[Dataset entries]
Segment Open

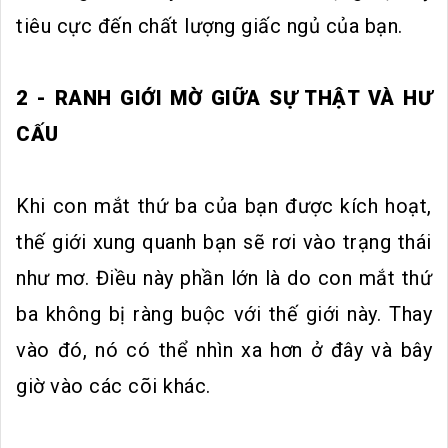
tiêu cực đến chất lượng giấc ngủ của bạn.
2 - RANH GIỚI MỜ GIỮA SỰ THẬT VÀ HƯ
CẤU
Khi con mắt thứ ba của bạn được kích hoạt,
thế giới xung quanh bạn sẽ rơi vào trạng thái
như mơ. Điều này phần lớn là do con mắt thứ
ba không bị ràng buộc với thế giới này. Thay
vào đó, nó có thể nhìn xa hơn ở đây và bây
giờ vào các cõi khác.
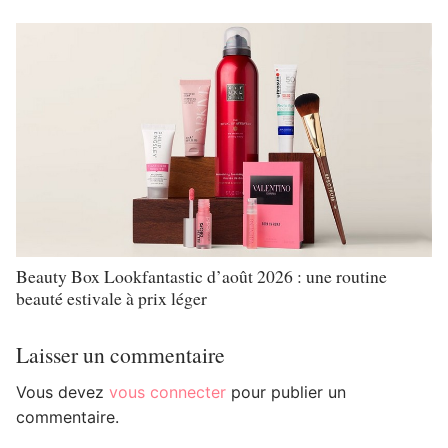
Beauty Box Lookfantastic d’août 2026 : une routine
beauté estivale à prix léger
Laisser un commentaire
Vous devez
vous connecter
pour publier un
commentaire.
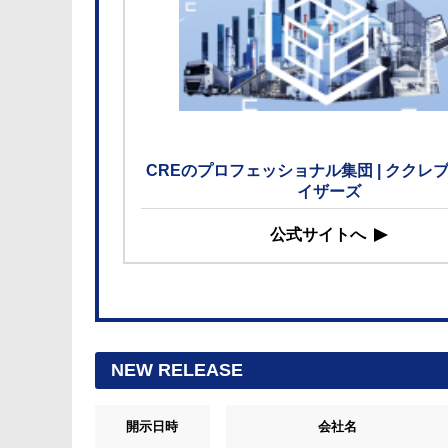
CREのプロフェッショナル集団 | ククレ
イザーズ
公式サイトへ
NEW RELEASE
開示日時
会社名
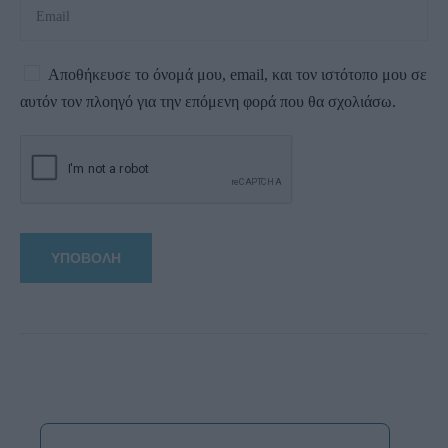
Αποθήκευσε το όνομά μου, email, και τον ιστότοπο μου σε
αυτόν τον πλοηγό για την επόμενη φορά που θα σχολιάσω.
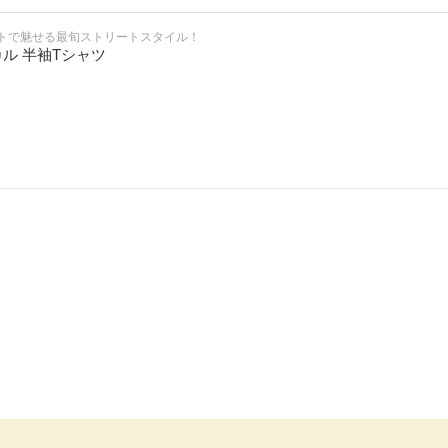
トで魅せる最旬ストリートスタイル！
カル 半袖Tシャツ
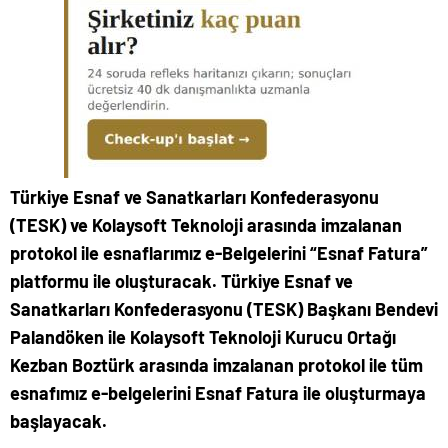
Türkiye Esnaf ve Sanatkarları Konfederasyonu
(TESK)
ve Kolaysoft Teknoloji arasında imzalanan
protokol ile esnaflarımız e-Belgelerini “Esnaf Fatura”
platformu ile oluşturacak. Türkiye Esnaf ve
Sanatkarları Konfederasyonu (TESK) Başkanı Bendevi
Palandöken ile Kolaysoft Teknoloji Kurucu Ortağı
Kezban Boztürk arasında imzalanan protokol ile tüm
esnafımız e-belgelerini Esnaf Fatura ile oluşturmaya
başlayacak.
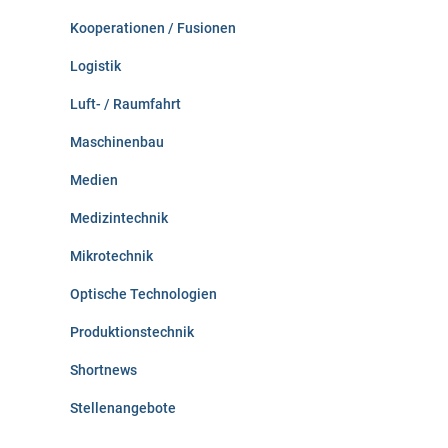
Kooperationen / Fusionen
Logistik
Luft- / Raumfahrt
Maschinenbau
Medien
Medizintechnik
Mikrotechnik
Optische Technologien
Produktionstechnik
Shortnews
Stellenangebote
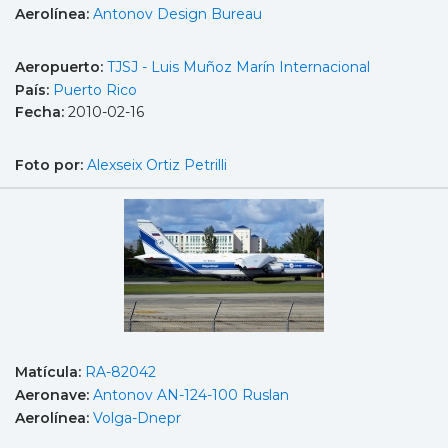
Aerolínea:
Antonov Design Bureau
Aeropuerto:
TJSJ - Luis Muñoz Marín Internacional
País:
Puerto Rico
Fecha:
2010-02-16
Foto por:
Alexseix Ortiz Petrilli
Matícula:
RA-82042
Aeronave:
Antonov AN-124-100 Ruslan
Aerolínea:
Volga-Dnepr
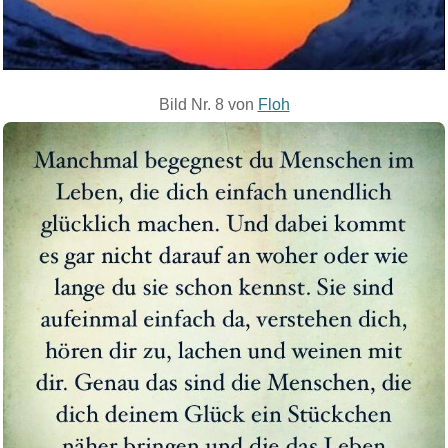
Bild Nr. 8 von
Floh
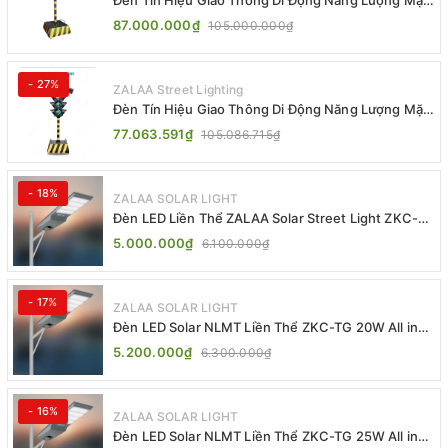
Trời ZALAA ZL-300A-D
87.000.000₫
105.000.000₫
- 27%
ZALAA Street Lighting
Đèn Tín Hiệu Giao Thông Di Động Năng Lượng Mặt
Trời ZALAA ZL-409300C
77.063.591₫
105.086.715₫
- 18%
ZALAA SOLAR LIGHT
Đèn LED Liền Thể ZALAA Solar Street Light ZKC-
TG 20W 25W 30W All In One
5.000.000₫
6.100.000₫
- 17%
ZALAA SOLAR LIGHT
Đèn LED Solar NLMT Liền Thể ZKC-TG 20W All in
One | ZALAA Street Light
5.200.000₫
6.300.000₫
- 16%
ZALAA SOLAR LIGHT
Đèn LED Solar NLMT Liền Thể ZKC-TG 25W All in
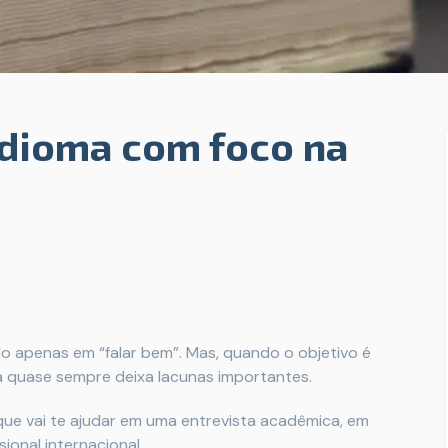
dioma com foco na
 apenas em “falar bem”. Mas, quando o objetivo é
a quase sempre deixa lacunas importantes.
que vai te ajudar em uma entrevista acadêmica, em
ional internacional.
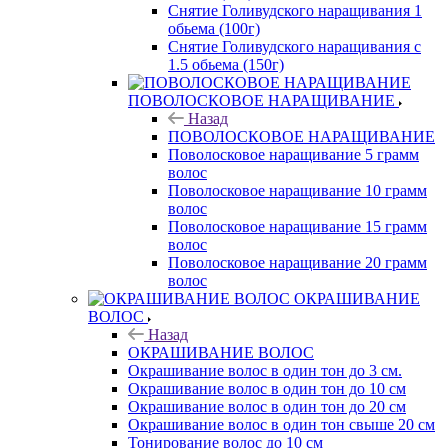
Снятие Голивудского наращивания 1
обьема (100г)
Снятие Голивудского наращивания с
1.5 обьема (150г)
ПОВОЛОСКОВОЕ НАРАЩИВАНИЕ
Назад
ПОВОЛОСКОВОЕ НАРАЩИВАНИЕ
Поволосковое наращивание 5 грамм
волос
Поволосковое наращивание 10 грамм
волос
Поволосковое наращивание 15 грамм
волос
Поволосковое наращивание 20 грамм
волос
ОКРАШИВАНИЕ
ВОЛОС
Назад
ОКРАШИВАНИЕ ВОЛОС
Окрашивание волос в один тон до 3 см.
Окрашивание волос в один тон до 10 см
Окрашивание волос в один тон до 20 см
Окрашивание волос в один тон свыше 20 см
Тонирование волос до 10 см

Segment Closed

Required work: Please set down, with no changes, the line that contains "Окрашивание волос в один тон свыше 20 см" and all the lines after it until the entries end; write nothing besides them.

Task response:
Окрашивание волос в один тон свыше 20 см
Тонирование волос до 10 см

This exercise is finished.